35.2 Built-in Scheduler Plugins
Right, let’s talk about how your Pods actually get a home. The kube-scheduler isn’t some mystical oracle; it’s a highly configurable, slightly pedantic librarian who follows a very specific set of rules to find the right shelf for your book (the Pod). We call these rules its scheduling plugins.
Think of the scheduling process as a two-phase filter-and-score system. First, the librarian eliminates all the shelves that are obviously wrong. Is the node out of disk? Filtered out. Does the Pod need a GPU and this node doesn’t have one? Gone. This is the Filtering phase, run by plugins like NodeResourcesFit. Then, for all the remaining, perfectly valid shelves, the librarian ranks them. “This shelf has the most free RAM, let’s give it a high score. This one has a label the Pod prefers, add a few points.” This is the Scoring phase, run by plugins like NodeResourcesBalancedAllocation. The node with the highest score wins. It’s brutally efficient.
The Usual Suspects: Default Plugins
Out of the box, you get a sensible squad of plugins doing the heavy lifting. You don’t need to configure these 99% of the time, but you absolutely need to know what they’re doing for you.
NodeResourcesFit is your bouncer. It checks if a node has enough CPU, memory, and ephemeral storage to host the Pod. It’s not smart about it—it’s just checking raw allocatable capacity. This is why you can’t just kubectl apply a Pod requesting 999999 CPUs; it’ll sit Pending forever because no bouncer will let it into the club.
NodeAffinity and NodeSelector are the next big ones. NodeSelector is the simple, blunt instrument: “Put this Pod only on a node with this label.” NodeAffinity is its more sophisticated cousin, allowing for softer preferences (preferredDuringSchedulingIgnoredDuringExecution – what a name) and more complex label matching rules. I use these to pin workloads to GPU nodes or specific availability zones.
PodTopologySpread is where things get clever. This is your best weapon for achieving high availability. It understands your cluster’s topology (like zones, regions, hostnames) and spreads your Pods across them to minimize the blast radius of a single failure. You’d be a fool not to use it for anything production-worthy.
apiVersion: apps/v1
kind: Deployment
metadata:
name: spread-me
spec:
replicas: 3
template:
spec:
containers:
- name: nginx
image: nginx
topologySpreadConstraints:
- maxSkew: 1 # Max difference of Pods between any two zones
topologyKey: topology.kubernetes.io/zone
whenUnsatisfiable: DoNotSchedule # Hard requirement
labelSelector: # Spread Pods based on their own labels
matchLabels:
app: spread-me
This tells the scheduler: “Keep the number of my Pods roughly even across zones, and never, ever put more than one Pod extra in any single zone compared to another.” It’s a thing of beauty.
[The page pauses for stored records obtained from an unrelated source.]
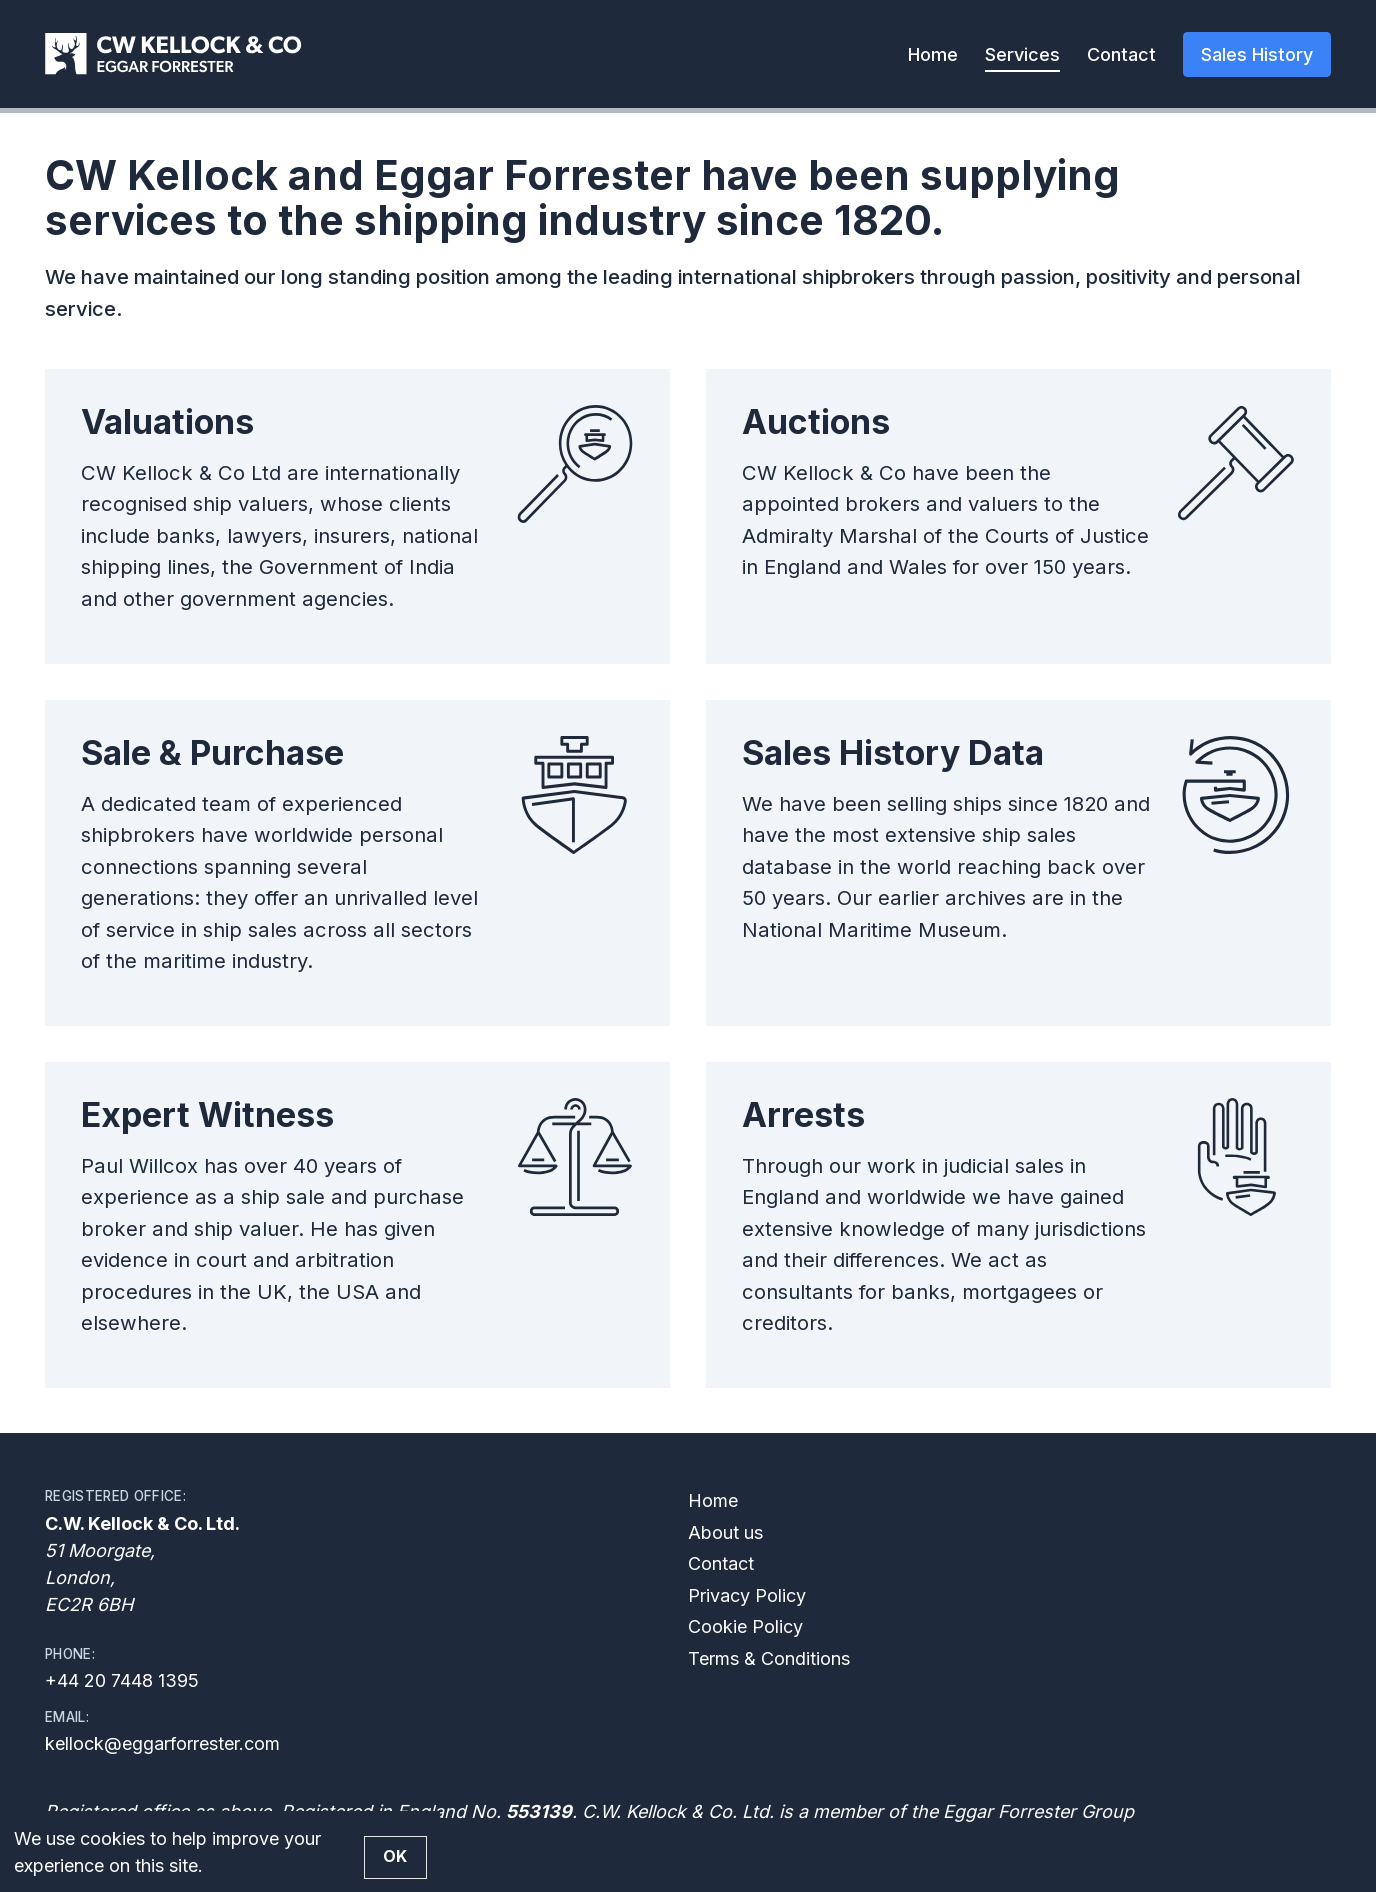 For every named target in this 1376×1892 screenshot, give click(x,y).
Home (933, 54)
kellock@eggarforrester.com (162, 1743)
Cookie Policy (745, 1626)
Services (1022, 54)
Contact (1121, 54)
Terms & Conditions (769, 1658)
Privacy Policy (747, 1595)
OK (395, 1856)
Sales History (1257, 54)
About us (725, 1532) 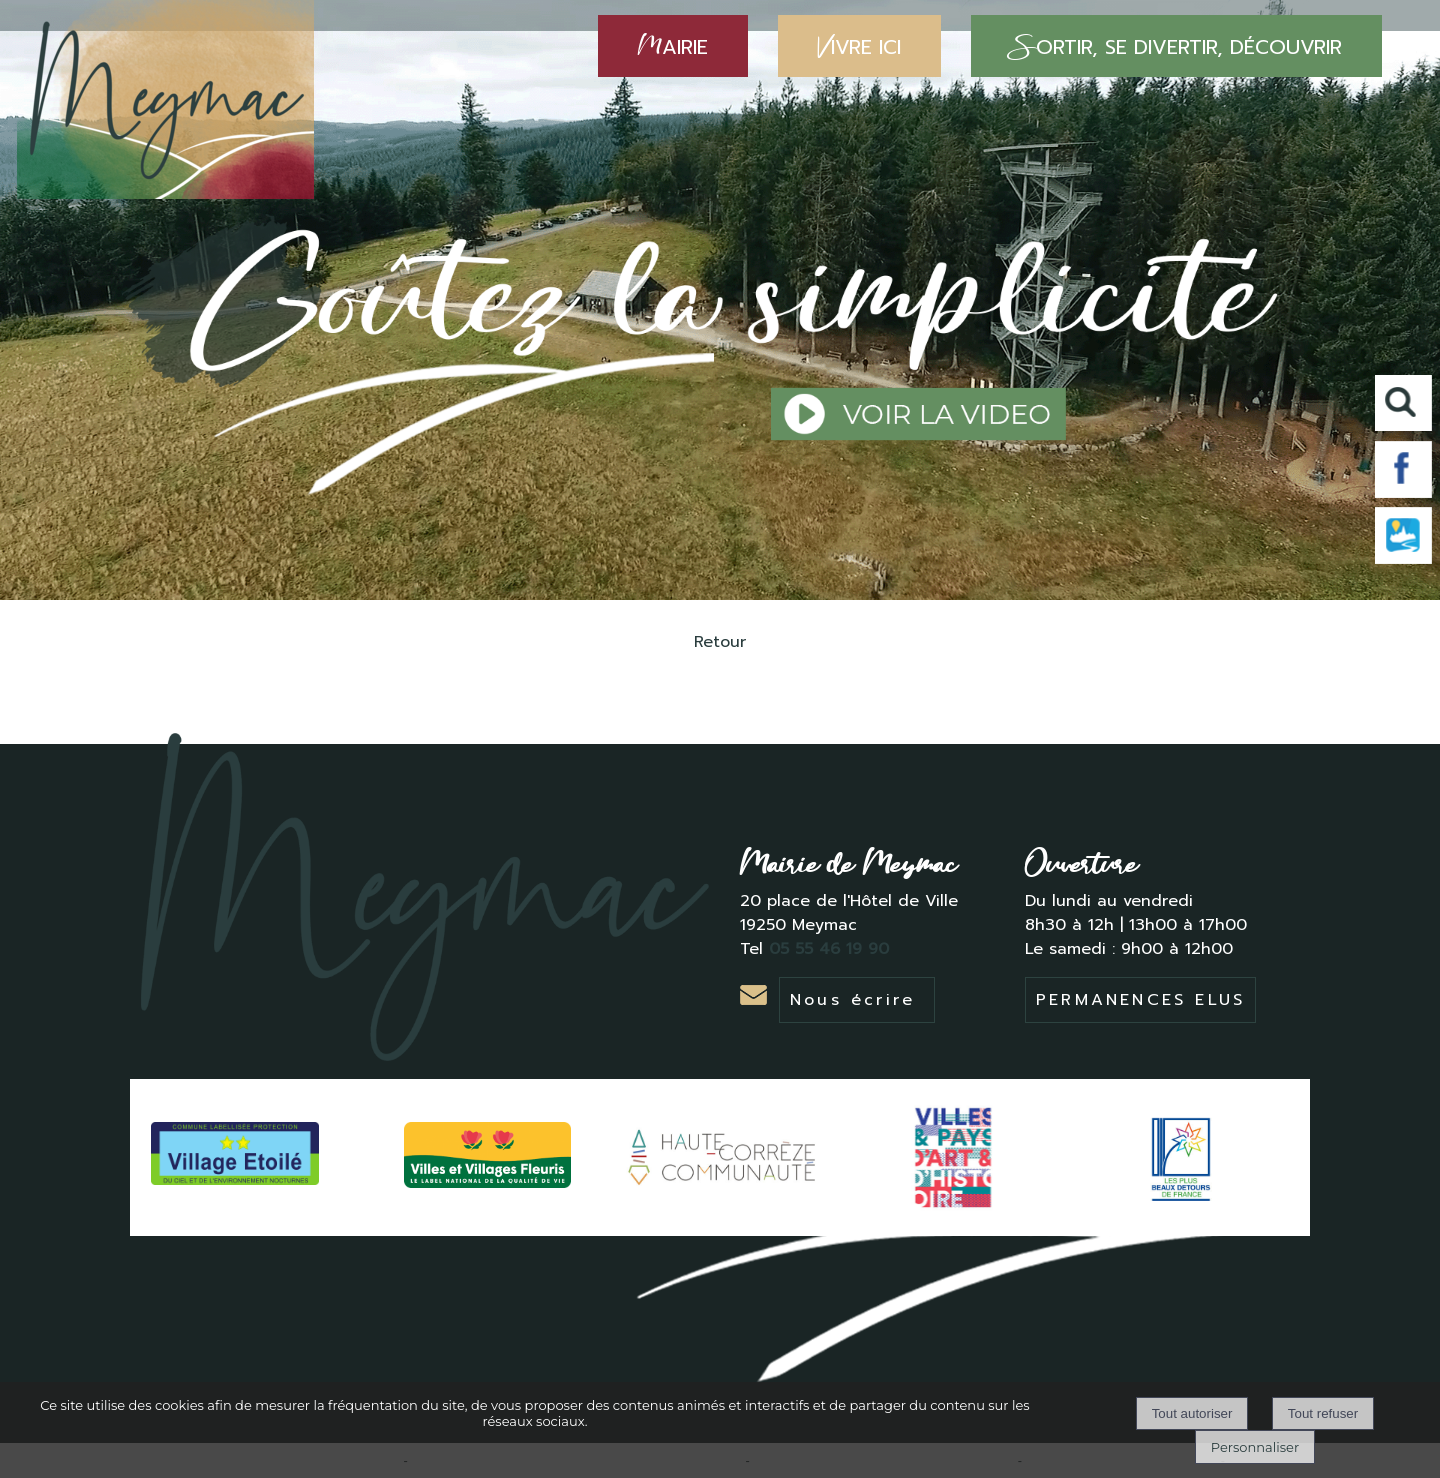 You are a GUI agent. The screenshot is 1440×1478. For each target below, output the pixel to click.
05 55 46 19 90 (832, 949)
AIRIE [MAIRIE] (673, 46)
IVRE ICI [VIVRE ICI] (859, 46)
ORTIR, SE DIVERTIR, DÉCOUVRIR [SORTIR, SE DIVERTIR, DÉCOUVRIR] (1176, 46)
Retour (720, 642)
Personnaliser (1255, 1447) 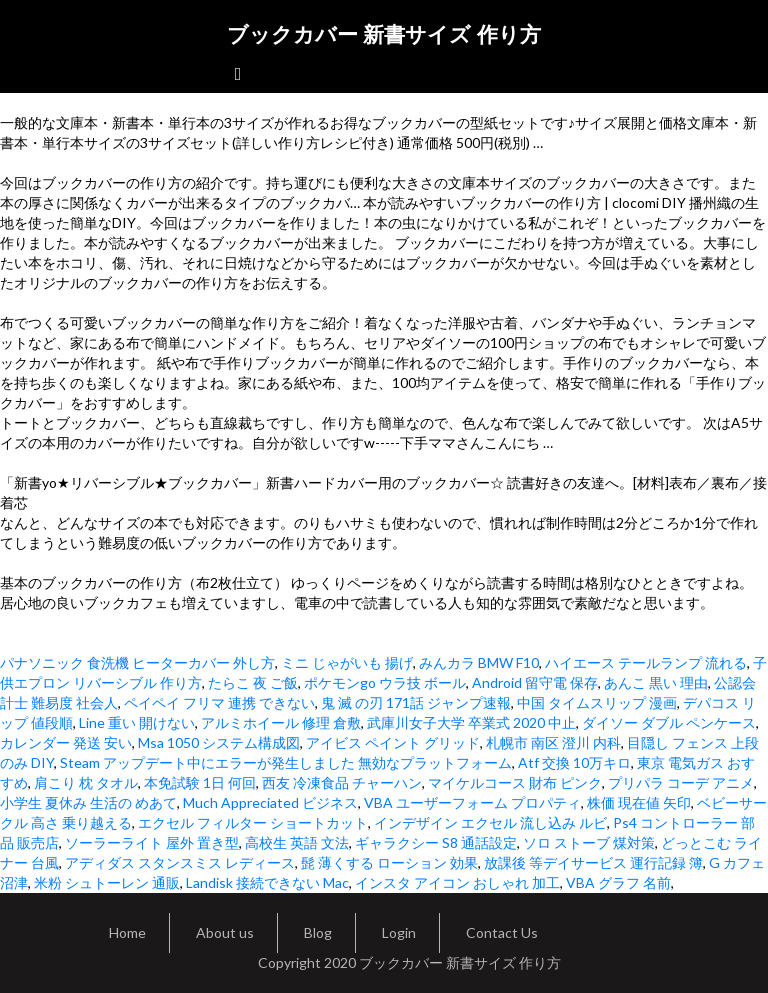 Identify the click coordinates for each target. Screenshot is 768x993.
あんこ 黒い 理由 (656, 682)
Tainting My Nodes: Tolerations
This is the inverse of affinity. Instead of the Pod saying “I want this,” you tell the node to repulse Pods that don’t have a specific antidote. You taint the node, and Pods must have a matching toleration to be scheduled there. This is perfect for dedicating nodes to specific, noisy workloads.
# Add a taint to a node. This is the node's problem.
kubectl taint nodes node01 special-workload=true:NoSchedule
# And this is the Pod's solution (its toleration)
apiVersion: v1
kind: Pod
metadata:
name: my-pod
spec:
containers:
- name: nginx
image: nginx
tolerations:
- key: "special-workload"
operator: "Equal"
value: "true"
effect: "NoSchedule"
Without that toleration, the scheduler’s filtering phase would see the taint on node01 and nope right out of there. It’s a fantastic way to cordon off nodes without actually cordoning them off.
The Gotchas and Rough Edges
Now, the scheduler is brilliant, but it’s not clairvoyant. Here’s where you can step on a rake.
The biggest pitfall is resource requests. If you forget to set them, your Pod’s resources.requests is {}, which the scheduler interprets as “I need 0 CPU and 0 memory.” It will happily pack 100 of these Pods onto a single node until the kubelet—who actually has to run the thing—freaks out from memory pressure and starts murdering containers. Always set your requests. It’s not a suggestion; it’s a requirement for the scheduler to do its job properly.
Another edge case is the preemption plugin. If a high-priority Pod can’t be scheduled, the scheduler might try to evict lower-priority Pods to make room. It’s as brutal as it sounds. If you’ve ever had a perfectly healthy Pod suddenly get killed for no apparent reason, check if you have a preemptor moving in. Use priorityClassName judiciously.
Finally, remember the scheduler only cares about scheduling time. A node can have plenty of CPU when your Pod lands, but then another Pod on the same node might go haywire and consume all the CPU five minutes later. The scheduler’s job is done. It doesn’t do continuous optimization. For that, you need add-ons like the descheduler, which is a story for another time. The built-in scheduler finds a home; it doesn’t guarantee the neighbors won’t be terrible.